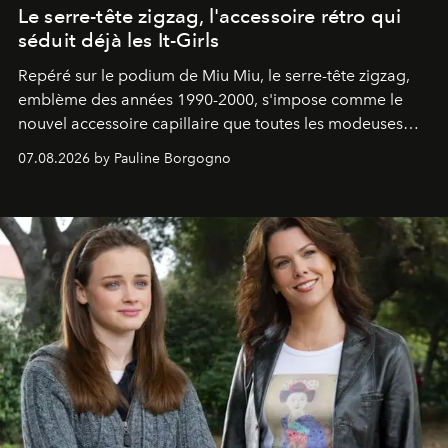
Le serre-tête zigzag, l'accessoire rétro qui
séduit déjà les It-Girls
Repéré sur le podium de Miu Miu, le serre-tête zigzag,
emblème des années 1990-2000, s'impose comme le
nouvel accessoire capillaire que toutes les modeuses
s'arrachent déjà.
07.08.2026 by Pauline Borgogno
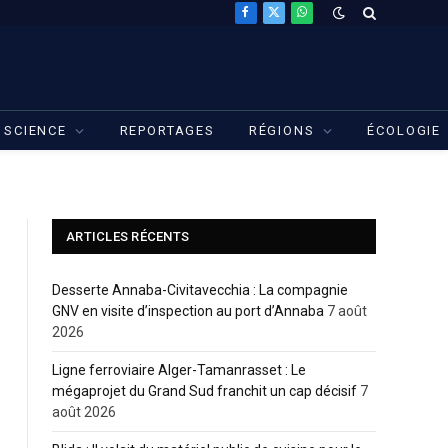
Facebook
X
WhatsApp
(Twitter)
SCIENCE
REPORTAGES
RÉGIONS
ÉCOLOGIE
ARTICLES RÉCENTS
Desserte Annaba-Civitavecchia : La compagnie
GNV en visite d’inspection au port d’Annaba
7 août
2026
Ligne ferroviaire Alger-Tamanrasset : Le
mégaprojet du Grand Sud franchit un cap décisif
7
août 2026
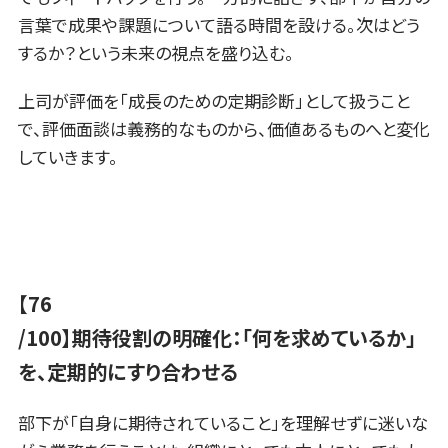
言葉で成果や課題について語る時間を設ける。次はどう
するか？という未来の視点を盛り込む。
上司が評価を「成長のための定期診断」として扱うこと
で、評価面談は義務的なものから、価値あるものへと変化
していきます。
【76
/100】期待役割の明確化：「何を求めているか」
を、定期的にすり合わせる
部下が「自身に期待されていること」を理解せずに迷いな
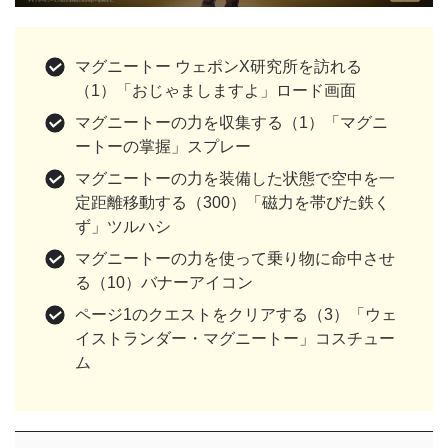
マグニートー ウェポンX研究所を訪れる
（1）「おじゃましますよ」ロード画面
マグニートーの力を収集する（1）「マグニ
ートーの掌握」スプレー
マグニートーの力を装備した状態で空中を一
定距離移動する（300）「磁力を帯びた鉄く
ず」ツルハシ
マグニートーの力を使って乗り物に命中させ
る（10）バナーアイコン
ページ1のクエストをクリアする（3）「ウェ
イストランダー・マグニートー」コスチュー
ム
* * *
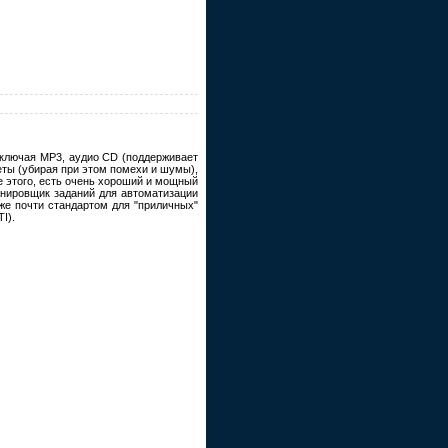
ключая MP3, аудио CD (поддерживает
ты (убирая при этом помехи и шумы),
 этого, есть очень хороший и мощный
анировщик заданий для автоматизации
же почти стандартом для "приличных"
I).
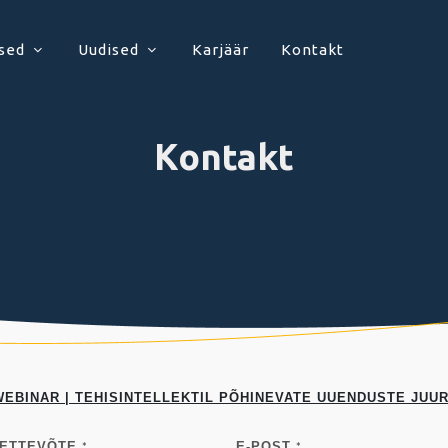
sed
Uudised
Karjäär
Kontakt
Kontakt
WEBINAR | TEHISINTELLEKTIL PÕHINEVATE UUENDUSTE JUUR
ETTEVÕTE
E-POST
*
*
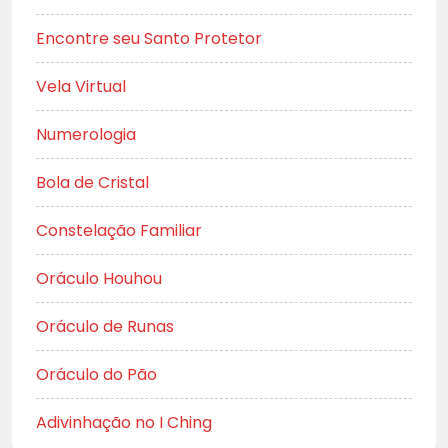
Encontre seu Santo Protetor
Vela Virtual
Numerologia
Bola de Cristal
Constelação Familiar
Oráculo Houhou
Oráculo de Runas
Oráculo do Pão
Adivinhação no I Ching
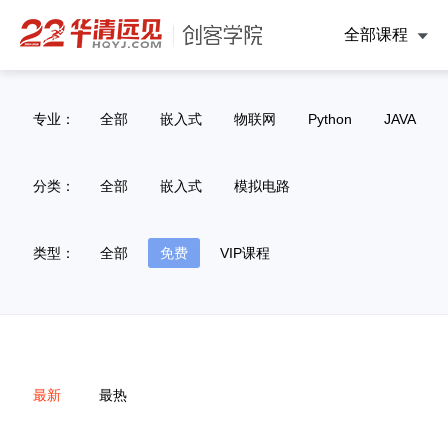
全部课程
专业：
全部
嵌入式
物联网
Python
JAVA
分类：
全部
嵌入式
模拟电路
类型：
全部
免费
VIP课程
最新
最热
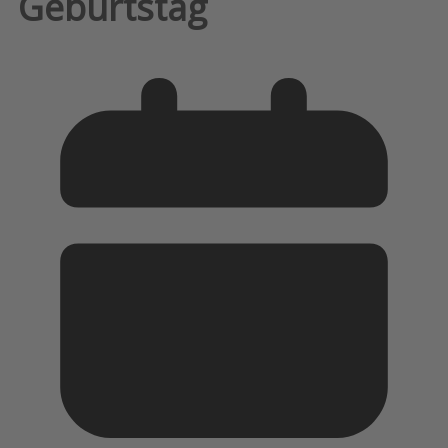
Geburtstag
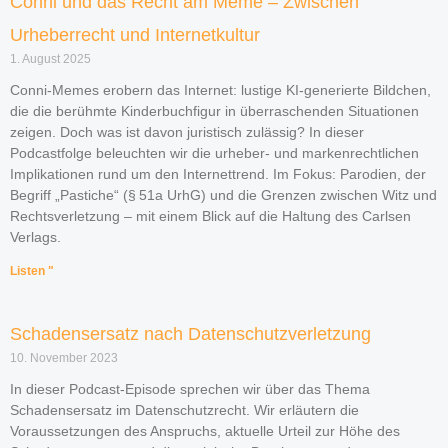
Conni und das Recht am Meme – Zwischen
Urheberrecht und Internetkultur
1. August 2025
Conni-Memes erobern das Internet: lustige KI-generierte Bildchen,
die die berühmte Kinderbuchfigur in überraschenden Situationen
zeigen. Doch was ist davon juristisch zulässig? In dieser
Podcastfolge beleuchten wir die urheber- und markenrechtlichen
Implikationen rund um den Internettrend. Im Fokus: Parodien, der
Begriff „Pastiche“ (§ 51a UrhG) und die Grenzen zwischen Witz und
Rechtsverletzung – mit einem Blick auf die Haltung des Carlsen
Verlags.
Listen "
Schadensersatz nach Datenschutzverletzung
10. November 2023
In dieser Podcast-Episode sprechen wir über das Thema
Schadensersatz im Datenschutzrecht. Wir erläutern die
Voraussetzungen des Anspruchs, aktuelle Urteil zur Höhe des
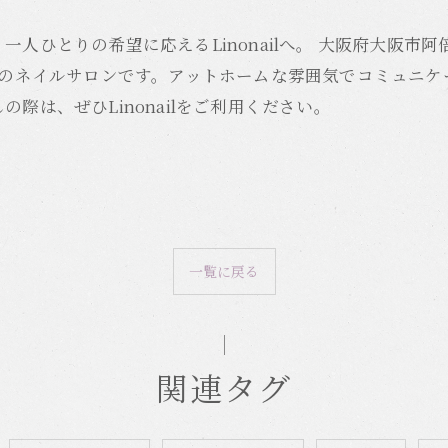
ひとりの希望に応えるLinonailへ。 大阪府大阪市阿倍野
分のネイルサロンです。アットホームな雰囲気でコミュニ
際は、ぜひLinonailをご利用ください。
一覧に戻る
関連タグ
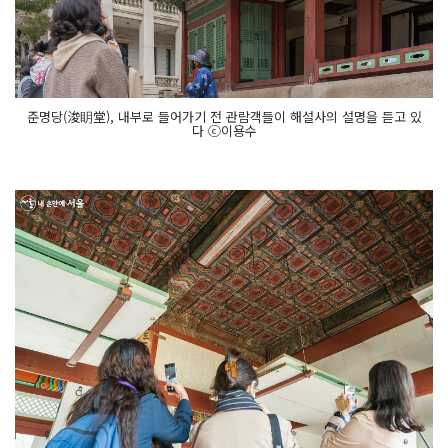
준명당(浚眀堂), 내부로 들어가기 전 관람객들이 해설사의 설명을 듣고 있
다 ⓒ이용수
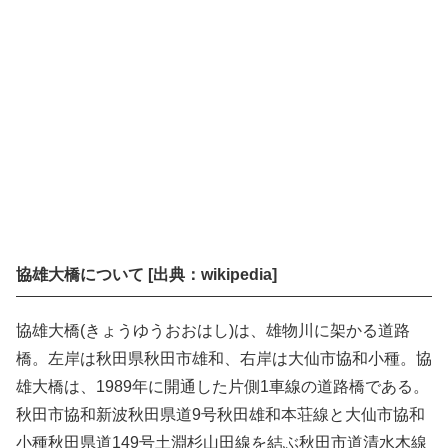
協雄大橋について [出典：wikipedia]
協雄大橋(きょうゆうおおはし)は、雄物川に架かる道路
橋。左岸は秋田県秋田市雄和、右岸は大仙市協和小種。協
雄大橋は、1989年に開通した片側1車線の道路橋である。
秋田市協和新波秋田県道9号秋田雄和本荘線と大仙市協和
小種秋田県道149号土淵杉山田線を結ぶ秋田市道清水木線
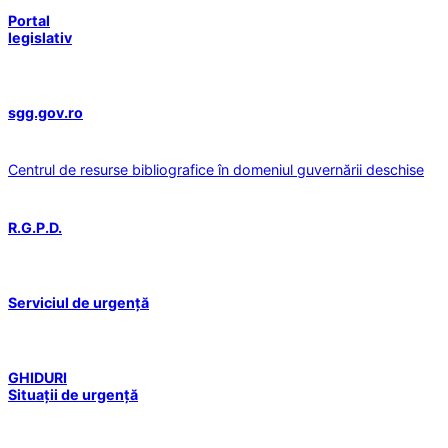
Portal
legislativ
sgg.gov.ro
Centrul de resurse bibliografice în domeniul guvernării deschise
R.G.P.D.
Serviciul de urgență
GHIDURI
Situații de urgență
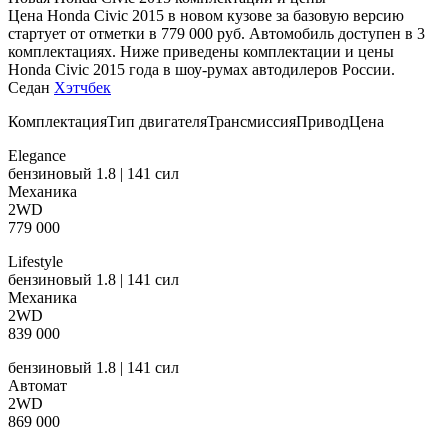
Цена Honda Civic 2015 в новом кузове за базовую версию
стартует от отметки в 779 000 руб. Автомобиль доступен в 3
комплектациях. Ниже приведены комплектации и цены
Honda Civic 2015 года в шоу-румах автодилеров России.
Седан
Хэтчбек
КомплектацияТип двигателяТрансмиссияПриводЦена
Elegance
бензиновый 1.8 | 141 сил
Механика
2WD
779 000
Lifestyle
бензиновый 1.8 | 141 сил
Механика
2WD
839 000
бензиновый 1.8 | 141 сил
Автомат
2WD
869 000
...
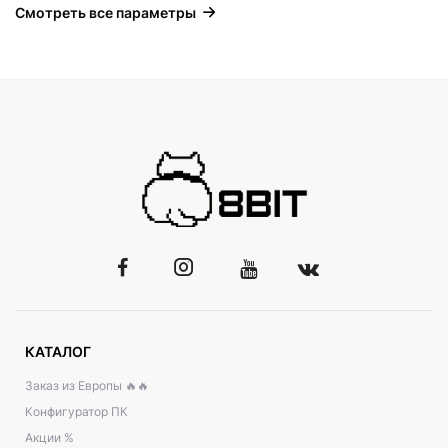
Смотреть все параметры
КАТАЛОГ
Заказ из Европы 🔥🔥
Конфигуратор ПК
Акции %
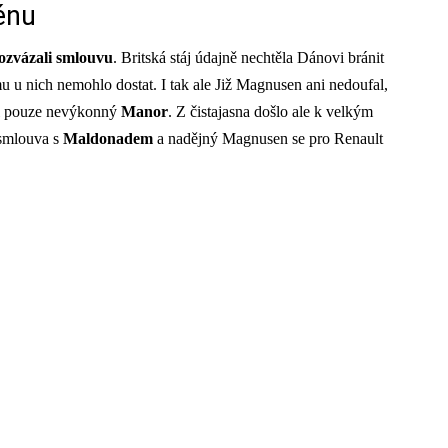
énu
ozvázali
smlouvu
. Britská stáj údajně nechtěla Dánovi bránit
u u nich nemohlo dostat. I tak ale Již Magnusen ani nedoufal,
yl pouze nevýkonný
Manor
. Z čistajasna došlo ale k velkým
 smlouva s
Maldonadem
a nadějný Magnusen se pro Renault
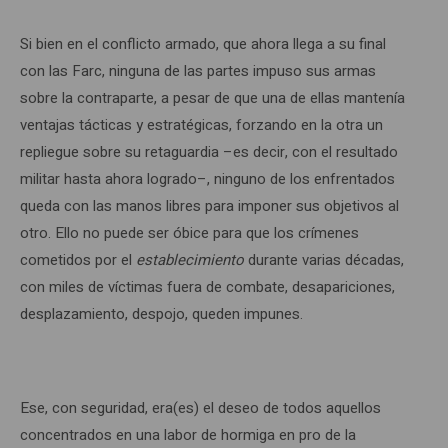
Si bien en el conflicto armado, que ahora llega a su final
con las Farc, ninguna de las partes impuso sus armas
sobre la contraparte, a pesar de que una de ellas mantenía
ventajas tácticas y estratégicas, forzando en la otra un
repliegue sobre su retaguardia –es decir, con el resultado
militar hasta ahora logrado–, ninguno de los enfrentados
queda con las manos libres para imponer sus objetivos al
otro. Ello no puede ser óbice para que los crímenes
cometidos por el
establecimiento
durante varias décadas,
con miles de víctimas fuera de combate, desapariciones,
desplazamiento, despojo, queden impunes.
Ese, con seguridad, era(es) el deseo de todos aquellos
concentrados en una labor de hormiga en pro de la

Exercise brief:
Copy only what runs above from the line containing "Le serre-tête zigzag, l'accessoire rétro qui" through the line containing "Desserte Annaba-Civitavecchia : La compagnie", exactly. Leave out the pictures.

Exercise response:
Le serre-tête zigzag, l'accessoire rétro qui
séduit déjà les It-Girls
Repéré sur le podium de Miu Miu, le serre-tête zigzag,
emblème des années 1990-2000, s'impose comme le
nouvel accessoire capillaire que toutes les modeuses
s'arrachent déjà.
07.08.2026 by Pauline Borgogno
Facebook
X
WhatsApp
(Twitter)
SCIENCE
REPORTAGES
RÉGIONS
ÉCOLOGIE
ARTICLES RÉCENTS
Desserte Annaba-Civitavecchia : La compagnie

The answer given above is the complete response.